-- Study material follows --

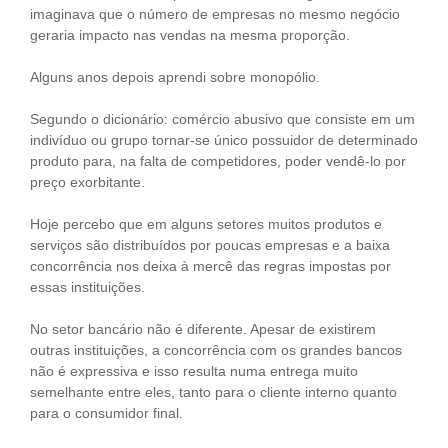
imaginava que o número de empresas no mesmo negócio
geraria impacto nas vendas na mesma proporção.
Alguns anos depois aprendi sobre monopólio.
Segundo o dicionário: comércio abusivo que consiste em um
indivíduo ou grupo tornar-se único possuidor de determinado
produto para, na falta de competidores, poder vendê-lo por
preço exorbitante.
Hoje percebo que em alguns setores muitos produtos e
serviços são distribuídos por poucas empresas e a baixa
concorrência nos deixa à mercê das regras impostas por
essas instituições.
No setor bancário não é diferente. Apesar de existirem
outras instituições, a concorrência com os grandes bancos
não é expressiva e isso resulta numa entrega muito
semelhante entre eles, tanto para o cliente interno quanto
para o consumidor final.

-- Study material concluded --

Task prompt: Copy each line of the data above that holds "empresas".

Response below:
imaginava que o número de empresas no mesmo negócio
serviços são distribuídos por poucas empresas e a baixa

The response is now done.